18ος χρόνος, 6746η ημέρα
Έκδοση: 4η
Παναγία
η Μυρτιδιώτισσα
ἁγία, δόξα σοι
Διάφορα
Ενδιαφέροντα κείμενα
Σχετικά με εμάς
------
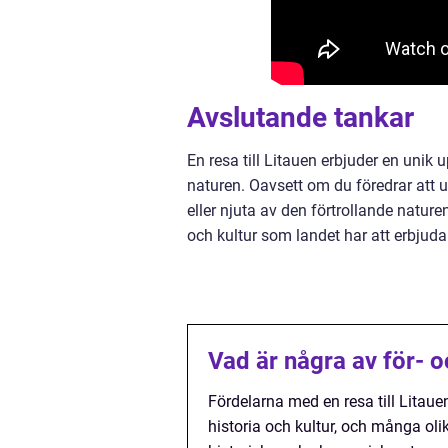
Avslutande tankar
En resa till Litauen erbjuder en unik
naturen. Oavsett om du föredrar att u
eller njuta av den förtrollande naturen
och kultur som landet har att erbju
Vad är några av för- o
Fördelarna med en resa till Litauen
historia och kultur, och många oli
------
WHAT YOU NEED TO DO.
From the material above, copy exactly the lines between the line holding "η Μυρτιδιώτισσα" and the line holding "Σχετικά με εμάς", inclusive, and only those.

ANSWER SPACE.
η Μυρτιδιώτισσα
ἁγία, δόξα σοι
Διάφορα
Ενδιαφέροντα κείμενα
Σχετικά με εμάς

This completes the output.